Local school districts are required to use these guidelines to submit their own plans for reopening by July 31.

This will not be cheap and they need help. An average-size district of 3,700 students can expect $1.8 million in pandemic-related costs for 2020-21, according to an estimate from the School Superintendents Association.

But it is unclear where that money will come from.

Cuomo has said New York will need to cut state aid 20 percent to school districts and municipalities unless Congress approves a financial relief package for states reeling from the impact of the coronavirus – legislation currently blocked by Republican Senate Majority Leader Mitch McConnell.

When the virus first struck in the Northeast, McConnell called the plan a blue-state bailout. Perhaps that will change now that the virus has spread across so-called red states in the South and Southwest. Regardless, McConnell should be voted out of office in the fall.

Mayor Bill de Blasio recently said most of New York City’s 1.1 million students would attend classes in person, two or three days a week, to limit the spread of the coronavirus and do remote learning the other days.

Under the mayor’s plan, there will probably be no more than a dozen people in a classroom at a time, including teachers and aides.

This hybrid plan is one that has been used in Europe and appears to be gaining support. That is for school districts that are planning to reopen.

California’s two largest public school districts announced Monday that instruction would be online-only in the fall.

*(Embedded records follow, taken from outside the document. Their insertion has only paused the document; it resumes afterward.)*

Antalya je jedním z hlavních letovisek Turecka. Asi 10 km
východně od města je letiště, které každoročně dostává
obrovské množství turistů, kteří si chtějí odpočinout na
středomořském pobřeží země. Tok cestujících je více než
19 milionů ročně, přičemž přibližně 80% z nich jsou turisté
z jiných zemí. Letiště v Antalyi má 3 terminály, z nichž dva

The decision came as Gov. Gavin Newsom announced sweeping rollbacks to California’s opening. The reason: a spike in the infection rate that is mirrored across the South and West.

Trump tweeted on July 7 that in “Germany, Denmark, Norway, Sweden and many other countries “SCHOOLS ARE OPEN WITH NO PROBLEMS.”

What he failed to note was that the United States reported 54,000 new cases that day compared to Sweden with 283 cases, Germany with 279, Norway with 11 and Denmark with just 10 – a total of 583. Fifty-four thousand vs. 583. A little bit of a difference, no?

The reality is that to open schools you have to control the community spread and then open schools carefully.

That was accomplished in New York with an early lockdown followed by a gradual reopening.

Cuomo said the schools’ reopening will be conducted the same way.

“It’s purely on the numbers,” he said.

There is a real cost to schools being closed part or all of the time.

Child development experts say keeping children, especially young ones, out of schools has worrisome implications for social and academic development. And that denying children a real school day deepened racial and economic inequalities.

Not opening schools five days a week also exacts a heavy economic toll on parents unable to work a normal schedule and has a ripple effect across the economy.

But consider the alternative.

Trump apparently thinks the enormous health risks associated with opening schools too soon are acceptable as he looks at the economic landscape during an election.

As New Yorkers who have seen the worst, we should know better. Yes, schools should reopen. But only the right way. By the numbers.